╭─ Information provided
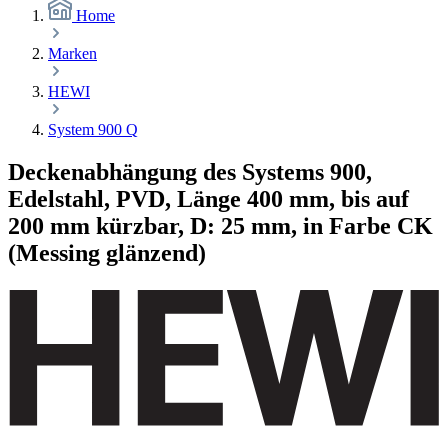
Home
Marken
HEWI
System 900 Q
Deckenabhängung des Systems 900,
Edelstahl, PVD, Länge 400 mm, bis auf
200 mm kürzbar, D: 25 mm, in Farbe CK
(Messing glänzend)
╰─
Reproduce the whole listing above word for word, dropping each image.

## Exercise answer
Home
Marken
HEWI
System 900 Q
Deckenabhängung des Systems 900,
Edelstahl, PVD, Länge 400 mm, bis auf
200 mm kürzbar, D: 25 mm, in Farbe CK
(Messing glänzend)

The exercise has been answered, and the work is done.